━━ Data records ━━

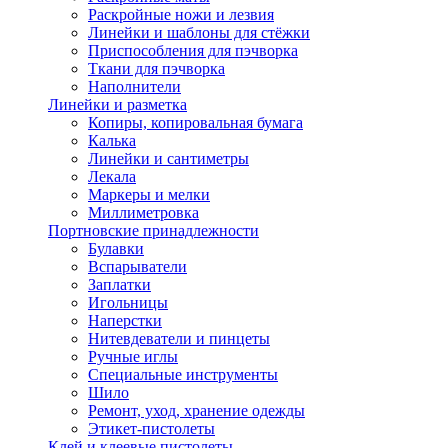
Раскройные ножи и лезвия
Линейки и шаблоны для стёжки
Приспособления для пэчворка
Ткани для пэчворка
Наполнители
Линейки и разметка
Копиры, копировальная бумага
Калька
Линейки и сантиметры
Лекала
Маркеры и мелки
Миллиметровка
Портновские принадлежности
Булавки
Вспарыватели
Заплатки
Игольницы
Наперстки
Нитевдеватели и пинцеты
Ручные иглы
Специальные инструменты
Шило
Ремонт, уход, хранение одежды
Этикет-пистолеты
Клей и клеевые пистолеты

━━━
━━ Data records ━━

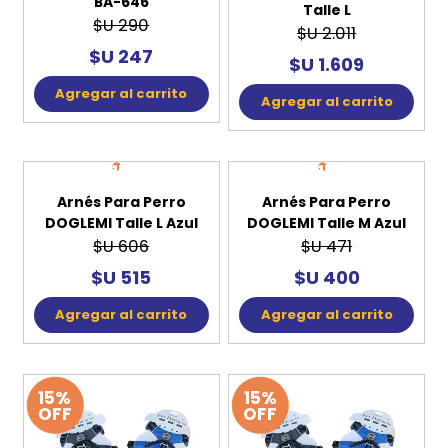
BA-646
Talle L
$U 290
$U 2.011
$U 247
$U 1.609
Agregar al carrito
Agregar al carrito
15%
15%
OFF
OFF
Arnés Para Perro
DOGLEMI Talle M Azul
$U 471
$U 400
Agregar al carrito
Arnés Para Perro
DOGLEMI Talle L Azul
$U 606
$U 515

━━━

- _Work to be completed_: Note down each line above where the word "Talle" occurs.

- _Written answer_:
Talle L
DOGLEMI Talle M Azul
DOGLEMI Talle L Azul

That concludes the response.